# Sexy Pics of a Wet VAG



## OEMconcept (Aug 19, 2010)

It was a wet one at VAGKRAFT this year, hope you enjoy the pics! :thumbup:


----------



## tt_kcalb_nevar (Feb 26, 2010)

You know, I read the title and thought of something COMPLETELY different.


----------



## Krissrock (Sep 10, 2005)

great shots....what kinda camera on what...on what settings?


----------



## OEMconcept (Aug 19, 2010)

tt_kcalb_nevar said:


> You know, I read the title and thought of something COMPLETELY different.


Sorry to disappoint you..


----------



## OEMconcept (Aug 19, 2010)

Krissrock said:


> great shots....what kinda camera on what...on what settings?


I didn't take the pictures, but this is what he wrote in another post regarding the camera:

"1DMrkIIN (really old camera, 1.3x crop factor, using it because I can get wider shots compared to a xxD camera).
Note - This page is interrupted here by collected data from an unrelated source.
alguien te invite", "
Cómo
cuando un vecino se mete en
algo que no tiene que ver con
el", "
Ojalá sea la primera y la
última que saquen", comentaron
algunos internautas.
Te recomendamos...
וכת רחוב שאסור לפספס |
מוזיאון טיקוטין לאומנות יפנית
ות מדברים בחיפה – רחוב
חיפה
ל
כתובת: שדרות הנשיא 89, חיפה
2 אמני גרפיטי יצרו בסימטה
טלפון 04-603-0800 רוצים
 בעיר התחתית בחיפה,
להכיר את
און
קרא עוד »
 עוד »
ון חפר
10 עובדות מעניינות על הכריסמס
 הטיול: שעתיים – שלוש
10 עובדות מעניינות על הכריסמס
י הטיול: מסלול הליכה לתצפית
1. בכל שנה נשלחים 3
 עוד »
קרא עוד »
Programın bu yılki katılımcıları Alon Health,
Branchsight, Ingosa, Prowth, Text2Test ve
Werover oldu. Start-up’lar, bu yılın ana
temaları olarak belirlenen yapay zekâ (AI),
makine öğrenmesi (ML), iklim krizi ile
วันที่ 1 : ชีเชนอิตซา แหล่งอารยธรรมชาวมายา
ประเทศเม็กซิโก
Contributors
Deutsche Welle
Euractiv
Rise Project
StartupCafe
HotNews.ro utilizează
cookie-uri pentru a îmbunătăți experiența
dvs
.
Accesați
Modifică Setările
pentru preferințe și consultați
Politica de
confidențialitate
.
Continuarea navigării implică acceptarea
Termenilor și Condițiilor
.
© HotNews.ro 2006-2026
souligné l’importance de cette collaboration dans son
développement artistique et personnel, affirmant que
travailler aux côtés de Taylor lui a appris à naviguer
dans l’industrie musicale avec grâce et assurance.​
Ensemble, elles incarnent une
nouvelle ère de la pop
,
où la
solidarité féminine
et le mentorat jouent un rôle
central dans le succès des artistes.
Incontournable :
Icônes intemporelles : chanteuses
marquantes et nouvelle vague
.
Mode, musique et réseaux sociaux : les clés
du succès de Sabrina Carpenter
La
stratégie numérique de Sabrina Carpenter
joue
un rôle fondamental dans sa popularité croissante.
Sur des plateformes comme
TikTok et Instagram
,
Wide angle shots of the booth were with a 17-40L. Headshots, close up shots, etc., 135L F2"

hope that helps answer your question!


----------



## schkyl01 (Jun 9, 2009)

looks good. Nice cars


----------



## tt_kcalb_nevar (Feb 26, 2010)

OEMconcept said:


> Sorry to disappoint you..


Hahah, naw man I was just kidding. Those were indeed some great looking cars (I must admit, I am a bit biased towards the TT though)!!!

:beer:


----------



## jetta2.8 (May 18, 2009)

I


----------



## Krissrock (Sep 10, 2005)

OEMconcept said:


> I didn't take the pictures, but this is what he wrote in another post regarding the camera:
> 
> "1DMrkIIN (really old camera, 1.3x crop factor, using it because I can get wider shots compared to a xxD camera). Wide angle shots of the booth were with a 17-40L. Headshots, close up shots, etc., 135L F2"
> 
> hope that helps answer your question!


lol..I think i understand 'em. I'm kinda new to the camera stuff..but I think this person is using "L" instead of "mm" 17-40mm would be a wide angle lens, and 135mm would be more a zoom...if I'm understanding him right. Just never seen someone use "L". and F2...I'm assuming the F-stop, is usually a decimal, like 2.0. I was just interested in the F-stop for all o' 'em. Thanks though:thumbup:


----------



## Riblish10 (Oct 24, 2005)

Krissrock said:


> lol..I think i understand 'em. I'm kinda new to the camera stuff..but I think this person is using "L" instead of "mm" 17-40mm would be a wide angle lens, and 135mm would be more a zoom...if I'm understanding him right. Just never seen someone use "L". and F2...I'm assuming the F-stop, is usually a decimal, like 2.0. I was just interested in the F-stop for all o' 'em. Thanks though:thumbup:


When he says "L" he's referring to the canon 17-40mm and 135mm L Series lenses


----------



## paullee (Feb 3, 2008)

[/QUOTE]

Does ECS sell this hood ornament and will this increase the drag coeficient for my TT?


----------



## AudiChild (Mar 7, 2009)

Any info on the wheel set up on the TT ?? Thanks ..


----------



## OEMconcept (Aug 19, 2010)

AudiChild said:


> Any info on the wheel set up on the TT ?? Thanks ..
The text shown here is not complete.